Segment Start: Information

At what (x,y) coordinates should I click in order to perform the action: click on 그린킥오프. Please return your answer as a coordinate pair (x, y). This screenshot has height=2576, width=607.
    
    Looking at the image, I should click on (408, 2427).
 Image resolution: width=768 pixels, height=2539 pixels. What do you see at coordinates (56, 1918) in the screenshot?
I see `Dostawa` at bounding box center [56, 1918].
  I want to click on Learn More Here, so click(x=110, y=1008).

Segment End: Information

> Instructions for the task
Reproduce the material exactly, from the first line to the last.

> Result of this exercise
At what (x,y) coordinates should I click in order to perform the action: click on 그린킥오프. Please return your answer as a coordinate pair (x, y). This screenshot has height=2576, width=607.
    
    Looking at the image, I should click on (408, 2427).
 Image resolution: width=768 pixels, height=2539 pixels. What do you see at coordinates (56, 1918) in the screenshot?
I see `Dostawa` at bounding box center [56, 1918].
  I want to click on Learn More Here, so click(x=110, y=1008).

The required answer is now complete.